Stored data entries:
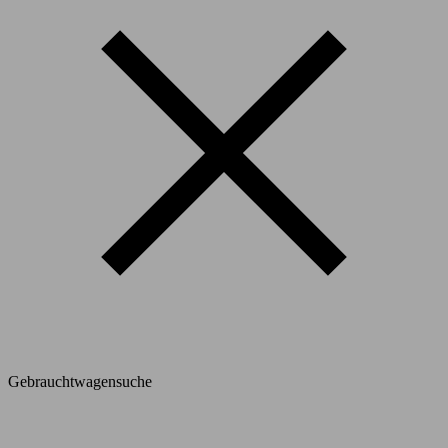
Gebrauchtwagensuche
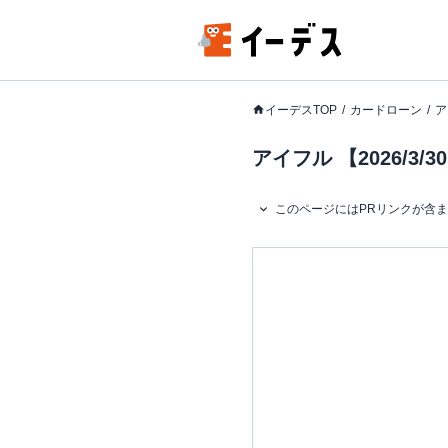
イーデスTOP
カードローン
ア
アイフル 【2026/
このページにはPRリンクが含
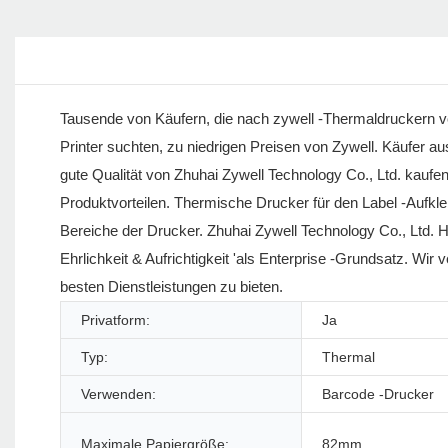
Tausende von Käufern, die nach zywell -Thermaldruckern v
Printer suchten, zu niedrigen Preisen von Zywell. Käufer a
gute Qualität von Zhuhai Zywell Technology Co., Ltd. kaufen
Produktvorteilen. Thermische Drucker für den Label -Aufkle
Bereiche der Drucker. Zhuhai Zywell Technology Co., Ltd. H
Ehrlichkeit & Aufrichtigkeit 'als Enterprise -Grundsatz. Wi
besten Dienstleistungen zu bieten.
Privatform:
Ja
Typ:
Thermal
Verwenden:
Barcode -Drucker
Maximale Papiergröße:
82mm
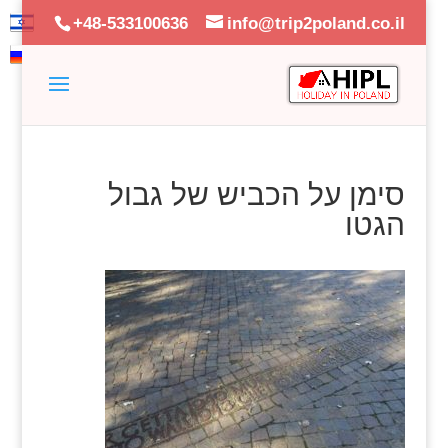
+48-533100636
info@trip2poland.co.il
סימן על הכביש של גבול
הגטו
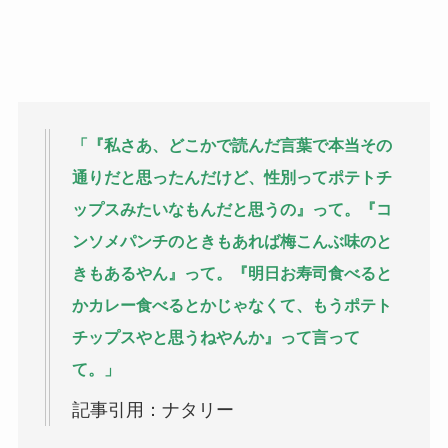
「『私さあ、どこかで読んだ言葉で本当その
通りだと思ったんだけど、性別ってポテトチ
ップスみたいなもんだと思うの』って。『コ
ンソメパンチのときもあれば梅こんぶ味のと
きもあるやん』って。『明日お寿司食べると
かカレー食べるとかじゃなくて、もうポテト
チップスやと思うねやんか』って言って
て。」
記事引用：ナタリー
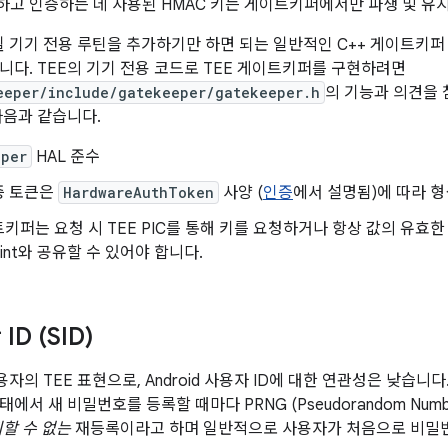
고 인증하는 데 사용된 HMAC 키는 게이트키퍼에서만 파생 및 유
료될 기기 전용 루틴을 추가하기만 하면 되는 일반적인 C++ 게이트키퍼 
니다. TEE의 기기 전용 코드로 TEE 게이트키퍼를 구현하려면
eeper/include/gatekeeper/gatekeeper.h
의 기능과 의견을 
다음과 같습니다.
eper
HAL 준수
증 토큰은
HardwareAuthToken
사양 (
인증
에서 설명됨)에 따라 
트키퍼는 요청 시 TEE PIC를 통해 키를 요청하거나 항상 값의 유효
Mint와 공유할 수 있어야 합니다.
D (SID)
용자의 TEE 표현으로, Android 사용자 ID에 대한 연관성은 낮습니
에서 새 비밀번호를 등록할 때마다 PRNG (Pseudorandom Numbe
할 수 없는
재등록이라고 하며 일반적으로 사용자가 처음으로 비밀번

Task item: How many of the lines above contain the word "Zhuhai"? Only the number should be given.

Output: 2